*DATA SECTION*
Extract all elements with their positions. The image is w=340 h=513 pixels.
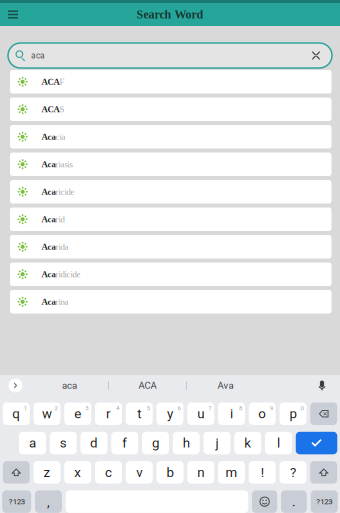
button[interactable]: Aca (10, 180, 332, 204)
button[interactable]: Aca (10, 152, 332, 176)
button[interactable]: ! (249, 461, 276, 484)
staticText: 1 (24, 404, 27, 412)
button[interactable]: e (64, 402, 91, 425)
staticText: m (226, 464, 238, 480)
button[interactable]: Aca (10, 125, 332, 148)
staticText: ? (290, 464, 296, 480)
button[interactable]: ? (280, 461, 306, 484)
staticText: o (258, 406, 266, 422)
button[interactable]: Ava (187, 375, 264, 396)
button[interactable]: ACA (109, 375, 186, 396)
staticText: rid (56, 214, 64, 224)
button[interactable]: Aca (10, 290, 332, 314)
staticText: cia (56, 132, 66, 142)
button[interactable]: Clear search (301, 50, 332, 60)
button[interactable]: k (234, 432, 261, 454)
staticText: 9 (270, 404, 273, 412)
button[interactable]: g (142, 432, 169, 454)
staticText: 0 (300, 404, 304, 412)
button[interactable]: w (34, 402, 60, 425)
button[interactable]: y (156, 402, 183, 425)
button[interactable]: ACA (10, 70, 332, 94)
button[interactable]: ACA (10, 98, 332, 121)
button[interactable]: d (80, 432, 107, 454)
button[interactable]: Search (296, 432, 337, 454)
button[interactable]: t (126, 402, 153, 425)
staticText: ACA (138, 380, 156, 391)
staticText: c (105, 464, 112, 480)
staticText: . (292, 494, 296, 509)
staticText: , (47, 494, 50, 509)
button[interactable]: r (95, 402, 122, 425)
button[interactable]: o (249, 402, 276, 425)
button[interactable]: z (34, 461, 60, 484)
button[interactable]: q (3, 402, 30, 425)
button[interactable]: m (218, 461, 245, 484)
staticText: aca (62, 380, 77, 391)
staticText: a (29, 435, 36, 451)
button[interactable]: s (50, 432, 77, 454)
button[interactable]: i (218, 402, 245, 425)
staticText: 5 (147, 404, 150, 412)
button[interactable]: n (187, 461, 214, 484)
staticText: Aca (42, 269, 56, 279)
button[interactable]: , (35, 490, 62, 513)
staticText: 2 (54, 404, 58, 412)
button[interactable]: l (265, 432, 292, 454)
button[interactable]: Aca (10, 262, 332, 286)
button[interactable]: Aca (10, 235, 332, 258)
staticText: Aca (42, 242, 56, 252)
staticText: 4 (116, 404, 119, 412)
button[interactable]: b (156, 461, 183, 484)
button[interactable]: Voice input (304, 375, 340, 396)
button[interactable]: aca (31, 375, 108, 396)
staticText: Aca (42, 132, 56, 142)
button[interactable]: c (95, 461, 122, 484)
staticText: Search Word (136, 8, 204, 21)
button[interactable]: Shift (3, 461, 30, 484)
button[interactable]: p (280, 402, 306, 425)
staticText: 8 (239, 404, 242, 412)
button[interactable]: ?123 (311, 490, 338, 513)
staticText: e (74, 406, 81, 422)
staticText: ! (261, 464, 264, 480)
staticText: Aca (42, 214, 56, 224)
button[interactable]: Show more suggestions (0, 375, 31, 396)
staticText: aca (31, 50, 45, 60)
button[interactable]: Aca (10, 208, 332, 231)
button[interactable]: v (126, 461, 153, 484)
staticText: s (60, 435, 67, 451)
staticText: ACA (42, 104, 60, 114)
staticText: rina (56, 297, 68, 307)
button[interactable]: h (173, 432, 200, 454)
button[interactable]: j (204, 432, 230, 454)
button[interactable]: x (64, 461, 91, 484)
button[interactable]: Backspace (310, 402, 337, 425)
button[interactable]: ?123 (2, 490, 31, 513)
button[interactable]: a (19, 432, 46, 454)
staticText: x (74, 464, 81, 480)
staticText: ridicide (56, 269, 80, 279)
staticText: ?123 (316, 497, 332, 506)
staticText: Aca (42, 297, 56, 307)
button[interactable]: . (281, 490, 307, 513)
button[interactable]: Emoji (252, 490, 277, 513)
staticText: r (106, 406, 111, 422)
staticText: q (12, 406, 20, 422)
button[interactable]: u (187, 402, 214, 425)
staticText: v (136, 464, 142, 480)
button[interactable]: Shift (310, 461, 337, 484)
staticText: ACA (42, 77, 60, 87)
staticText: Ava (218, 380, 234, 391)
button[interactable]: f (111, 432, 138, 454)
staticText: y (167, 406, 173, 422)
button[interactable]: Menu (0, 3, 30, 26)
staticText: w (42, 406, 52, 422)
staticText: F (60, 77, 64, 87)
staticText: k (244, 435, 251, 451)
staticText: i (230, 406, 233, 422)
staticText: 6 (178, 404, 180, 412)
staticText: 7 (208, 404, 211, 412)
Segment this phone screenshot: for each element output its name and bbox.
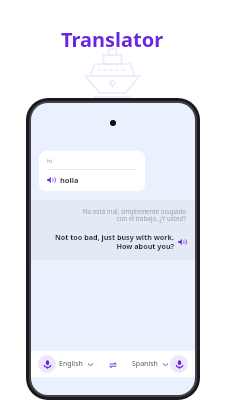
button[interactable]: Microphone — [170, 355, 188, 373]
staticText: Spanish — [132, 359, 158, 369]
staticText: English — [59, 359, 83, 369]
staticText: hi — [47, 157, 53, 165]
button[interactable]: hi — [39, 151, 145, 191]
staticText: Not too bad, just busy with work. How ab… — [54, 232, 174, 252]
staticText: Translator — [61, 26, 164, 53]
staticText: No está mal, simplemente ocupado con el … — [83, 207, 186, 223]
button[interactable]: Microphone — [38, 355, 56, 373]
button[interactable]: Spanish — [130, 357, 170, 371]
staticText: holla — [60, 175, 79, 185]
button[interactable]: English — [57, 357, 95, 371]
button[interactable]: Swap languages — [106, 358, 119, 371]
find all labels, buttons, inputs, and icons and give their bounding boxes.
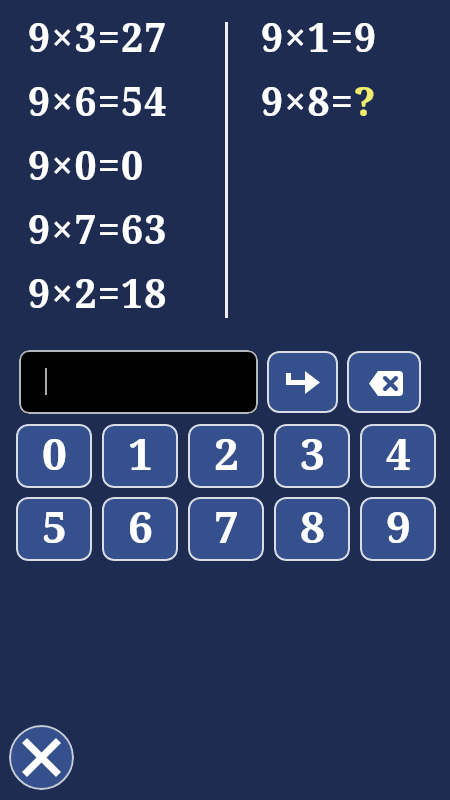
staticText: 7	[214, 497, 239, 556]
staticText: 9×7=63	[28, 202, 168, 255]
button[interactable]: 7	[188, 497, 264, 561]
button[interactable]	[9, 725, 74, 790]
staticText: 9×1=9	[261, 10, 378, 63]
staticText: 9×8=?	[261, 74, 377, 127]
button[interactable]	[19, 350, 258, 414]
staticText: 2	[214, 424, 239, 483]
staticText: 9×0=0	[28, 138, 145, 191]
button[interactable]: 6	[102, 497, 178, 561]
button[interactable]	[267, 351, 338, 413]
staticText: 9×6=54	[28, 74, 168, 127]
button[interactable]: 2	[188, 424, 264, 488]
staticText: 9×3=27	[28, 10, 168, 63]
staticText: 1	[128, 424, 153, 483]
button[interactable]: 4	[360, 424, 436, 488]
staticText: 5	[42, 497, 67, 556]
button[interactable]: 9	[360, 497, 436, 561]
staticText: 8	[300, 497, 325, 556]
staticText: 0	[42, 424, 67, 483]
button[interactable]	[347, 351, 421, 413]
staticText: 9	[386, 497, 411, 556]
staticText: 9×2=18	[28, 266, 168, 319]
button[interactable]: 5	[16, 497, 92, 561]
staticText: 6	[128, 497, 153, 556]
button[interactable]: 8	[274, 497, 350, 561]
button[interactable]: 3	[274, 424, 350, 488]
button[interactable]: 0	[16, 424, 92, 488]
staticText: 3	[300, 424, 325, 483]
staticText: 4	[386, 424, 411, 483]
button[interactable]: 1	[102, 424, 178, 488]
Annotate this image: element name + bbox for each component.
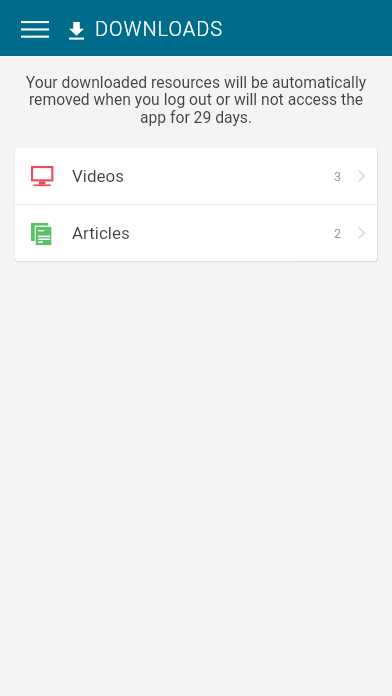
button[interactable]: Articles <box>15 205 377 261</box>
staticText: 3 <box>334 169 342 184</box>
staticText: Articles <box>72 223 130 243</box>
button[interactable]: Downloads <box>60 6 92 50</box>
staticText: Videos <box>72 166 125 186</box>
staticText: 2 <box>334 226 342 241</box>
button[interactable]: Open navigation menu <box>13 6 57 50</box>
staticText: DOWNLOADS <box>95 17 224 40</box>
staticText: Your downloaded resources will be automa… <box>22 73 370 127</box>
button[interactable]: Videos <box>15 148 377 204</box>
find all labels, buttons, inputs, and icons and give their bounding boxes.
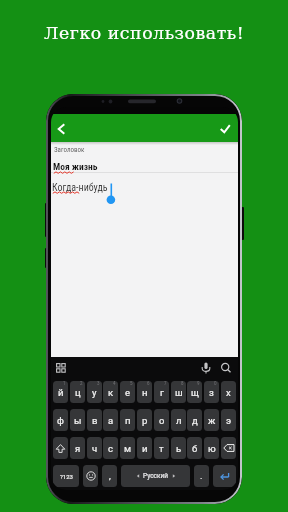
staticText: 2 xyxy=(80,381,83,386)
staticText: я xyxy=(75,443,81,454)
staticText: ж xyxy=(208,415,216,426)
button[interactable] xyxy=(221,437,236,459)
button[interactable]: к xyxy=(103,381,118,403)
button[interactable] xyxy=(53,437,68,459)
button[interactable]: а xyxy=(103,409,118,431)
staticText: й xyxy=(58,387,64,398)
button[interactable] xyxy=(83,465,98,487)
button[interactable]: ч xyxy=(87,437,102,459)
staticText: д xyxy=(192,415,198,426)
staticText: . xyxy=(200,471,203,482)
staticText: б xyxy=(192,443,198,454)
staticText: 9 xyxy=(197,381,200,386)
button[interactable]: л xyxy=(171,409,186,431)
button[interactable]: ф xyxy=(53,409,68,431)
staticText: х xyxy=(226,387,231,398)
button[interactable]: , xyxy=(102,465,117,487)
button[interactable]: я xyxy=(70,437,85,459)
button[interactable]: у xyxy=(87,381,102,403)
button[interactable]: д xyxy=(187,409,202,431)
button[interactable]: ю xyxy=(204,437,219,459)
button[interactable] xyxy=(52,117,76,141)
staticText: о xyxy=(159,415,165,426)
staticText: , xyxy=(109,471,111,482)
button[interactable] xyxy=(219,361,234,376)
button[interactable]: е xyxy=(120,381,135,403)
staticText: Легко использовать! xyxy=(44,23,245,43)
staticText: 7 xyxy=(164,381,167,386)
staticText: а xyxy=(108,415,114,426)
staticText: 1 xyxy=(63,381,66,386)
button[interactable]: т xyxy=(154,437,169,459)
staticText: Русский xyxy=(143,472,169,480)
staticText: ь xyxy=(176,443,182,454)
button[interactable]: Русский xyxy=(121,465,190,487)
staticText: 0 xyxy=(214,381,217,386)
staticText: к xyxy=(108,387,114,398)
staticText: 8 xyxy=(181,381,184,386)
button[interactable]: . xyxy=(194,465,209,487)
button[interactable] xyxy=(213,117,237,141)
button[interactable] xyxy=(213,465,236,487)
staticText: ц xyxy=(75,387,81,398)
button[interactable] xyxy=(55,362,67,374)
staticText: 5 xyxy=(130,381,133,386)
button[interactable]: и xyxy=(137,437,152,459)
staticText: э xyxy=(226,415,232,426)
staticText: м xyxy=(124,443,132,454)
staticText: ш xyxy=(175,387,183,398)
button[interactable]: р xyxy=(137,409,152,431)
button[interactable]: щ xyxy=(187,381,202,403)
staticText: Моя жизнь xyxy=(53,161,98,172)
staticText: 4 xyxy=(113,381,116,386)
button[interactable]: ?123 xyxy=(53,465,79,487)
staticText: п xyxy=(125,415,131,426)
staticText: е xyxy=(125,387,131,398)
staticText: н xyxy=(142,387,148,398)
staticText: ?123 xyxy=(60,473,73,480)
staticText: 3 xyxy=(97,381,100,386)
button[interactable]: й xyxy=(53,381,68,403)
button[interactable]: ш xyxy=(171,381,186,403)
button[interactable]: о xyxy=(154,409,169,431)
button[interactable]: ж xyxy=(204,409,219,431)
staticText: с xyxy=(108,443,113,454)
button[interactable]: м xyxy=(120,437,135,459)
button[interactable]: э xyxy=(221,409,236,431)
staticText: ы xyxy=(74,415,82,426)
staticText: ф xyxy=(57,415,64,426)
button[interactable]: с xyxy=(103,437,118,459)
button[interactable]: з xyxy=(204,381,219,403)
button[interactable]: в xyxy=(87,409,102,431)
button[interactable]: ц xyxy=(70,381,85,403)
staticText: л xyxy=(176,415,182,426)
staticText: Когда-нибудь xyxy=(52,182,108,194)
button[interactable]: х xyxy=(221,381,236,403)
staticText: в xyxy=(92,415,98,426)
staticText: у xyxy=(92,387,97,398)
button[interactable]: ь xyxy=(171,437,186,459)
staticText: ч xyxy=(92,443,98,454)
staticText: г xyxy=(160,387,164,398)
staticText: р xyxy=(142,415,148,426)
staticText: и xyxy=(142,443,148,454)
button[interactable]: п xyxy=(120,409,135,431)
staticText: Заголовок xyxy=(54,146,85,154)
staticText: ю xyxy=(208,443,216,454)
button[interactable]: г xyxy=(154,381,169,403)
button[interactable]: ы xyxy=(70,409,85,431)
button[interactable]: б xyxy=(187,437,202,459)
button[interactable]: н xyxy=(137,381,152,403)
staticText: т xyxy=(159,443,164,454)
staticText: 6 xyxy=(147,381,150,386)
staticText: щ xyxy=(191,387,199,398)
button[interactable] xyxy=(199,361,213,376)
staticText: з xyxy=(209,387,214,398)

*PROBLEM STATEMENT*
When a line of the records holds the word "Shift", copy that line.

*SOLUTION FOR THIS PROBLEM*
button[interactable]: Shift (3, 461, 30, 484)
button[interactable]: Shift (310, 461, 337, 484)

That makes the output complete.